Work instructions — Extract, from the listing that follows, each line containing the word "تقنية".

====================

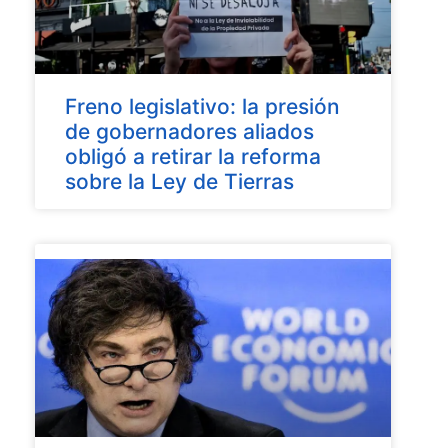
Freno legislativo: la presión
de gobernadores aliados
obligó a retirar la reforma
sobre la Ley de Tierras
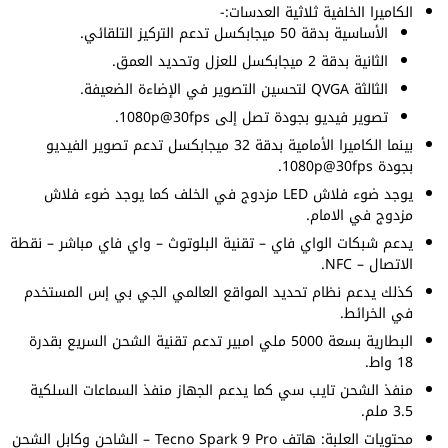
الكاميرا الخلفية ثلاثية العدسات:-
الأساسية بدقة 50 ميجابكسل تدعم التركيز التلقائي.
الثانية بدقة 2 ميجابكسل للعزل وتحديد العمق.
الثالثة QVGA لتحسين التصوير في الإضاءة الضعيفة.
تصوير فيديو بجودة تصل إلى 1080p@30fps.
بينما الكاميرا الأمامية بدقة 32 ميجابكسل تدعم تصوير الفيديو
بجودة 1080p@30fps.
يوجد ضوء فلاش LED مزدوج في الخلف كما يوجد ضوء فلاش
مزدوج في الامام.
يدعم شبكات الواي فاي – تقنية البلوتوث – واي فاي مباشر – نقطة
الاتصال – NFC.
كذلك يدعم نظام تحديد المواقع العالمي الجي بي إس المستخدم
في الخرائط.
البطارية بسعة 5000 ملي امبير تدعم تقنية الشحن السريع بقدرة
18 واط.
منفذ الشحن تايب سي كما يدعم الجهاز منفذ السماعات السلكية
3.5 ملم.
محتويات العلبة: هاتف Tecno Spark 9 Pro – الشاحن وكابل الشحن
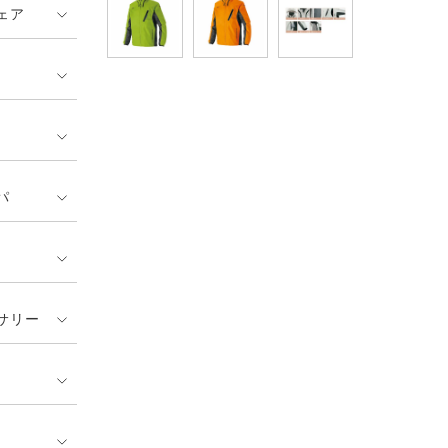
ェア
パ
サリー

====================

Expected answer —
يدعم شبكات الواي فاي – تقنية البلوتوث – واي فاي مباشر – نقطة
البطارية بسعة 5000 ملي امبير تدعم تقنية الشحن السريع بقدرة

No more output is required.